On your test the MMO does fall into margin of error but the TF2 test shows a gain. MMO is less dependent on latency as its a select enemy and random change damage. No latency advantage but at the same test you get higher FPS. The TF2 tho latency is huge as its about aim and latency increases the human error chance a lost shot. Lastly I pointed out software throttling using FPS_MAX 100. You must see the KILL NIC does far better than the intergrated solution alone.
http://media.bestofmicro.com/K/S/214588/original/Killer Xeno pro - Load Latency.png
On the FPS it somewhat higher for both using the killer NIC.
http://media.bestofmicro.com/K/R/214587/original/Killer Xeno pro - Load Framerates.png
With a quad under single threaded WOW you had under used cores doing the work when the killer NIC wasn't used. IE you couldn't expect a huge advantage in latency. Some would say 10ms in TF2 tho was huge. The KIller NIC couldn't possible beat a CPU unless while under heavy load at any case. Much like running current games on a dual core.

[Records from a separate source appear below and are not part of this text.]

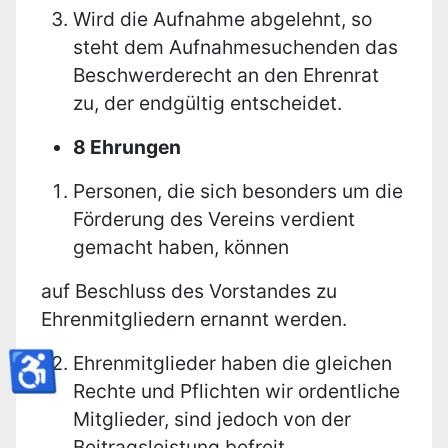
Wird die Aufnahme abgelehnt, so
steht dem Aufnahmesuchenden das
Beschwerderecht an den Ehrenrat
zu, der endgültig entscheidet.
8 Ehrungen
Personen, die sich besonders um die
Förderung des Vereins verdient
gemacht haben, können
auf Beschluss des Vorstandes zu
Ehrenmitgliedern ernannt werden.
♿
Ehrenmitglieder haben die gleichen
Rechte und Pflichten wir ordentliche
Mitglieder, sind jedoch von der
Beitragsleistung befreit.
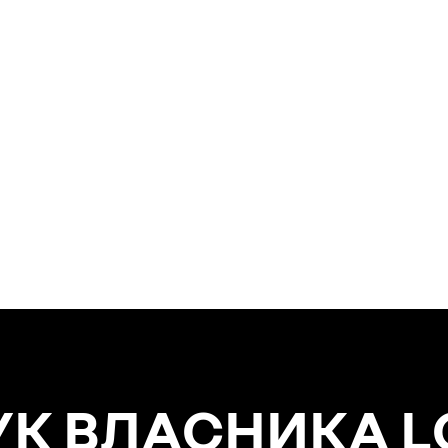
УК ВЛАСНИКА 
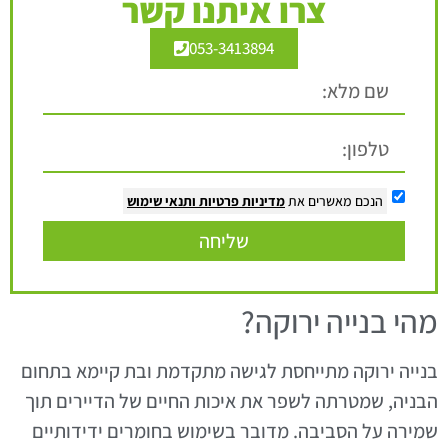
צרו איתנו קשר
053-3413894
הנכם מאשרים את
מדיניות פרטיות
ותנאי שימוש
שליחה
מהי בנייה ירוקה?
בנייה ירוקה מתייחסת לגישה מתקדמת ובת קיימא בתחום
הבניה, שמטרתה לשפר את איכות החיים של הדיירים תוך
שמירה על הסביבה. מדובר בשימוש בחומרים ידידותיים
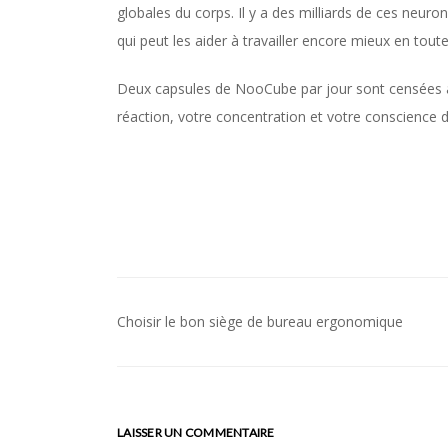
globales du corps. Il y a des milliards de ces neuron
qui peut les aider à travailler encore mieux en toute
Deux capsules de NooCube par jour sont censées a
réaction, votre concentration et votre conscience
Choisir le bon siège de bureau ergonomique
Navigation
de
l’article
LAISSER UN COMMENTAIRE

Now with the anandtech back in 2006 the single threaded games were making the single core CPU's look more powerful than the dual cores. IE the dual core at this time had a under used core.
http://images.anandtech.com/graphs/killernic_102706121001/13375.png
http://images.anandtech.com/graphs/killernic_102706121001/13379.png
http://images.anandtech.com/graphs/killernic_102706121001/13369.png
http://images.anandtech.com/graphs/killernic_102706121001/13401.png
http://images.anandtech.com/graphs/killernic_102706121001/13374.png
http://images.anandtech.com/graphs/killernic_102706121001/13371.png
http://images.anandtech.com/graphs/killernic_102706121001/13366.png
Under used CPU core so no ping advantage but what was the FPS above. Given the FPS of the other 3 its somewhat outside margin of error.
http://images.anandtech.com/graphs/killernic_102706121001/13377.png
It did some what better than the others on average in the anandtech review. On this single review you can count it as margin of error but not all 3 reviews.
Every test had a CPUs with under used cores when the test was conducted. The Firefox plugin is doing the same thing as fps_max. IE limiting fps to free up CPU cycles as I stated software freeing up CPU cycles works but mostly at FPS reduction. This said all three show an advantage but a small one. The margin of error flys out to door when you have repeated results on three reviews. Back to the article I wouldn't suggest this with a dual core or software throttling over a good quad core. Would you?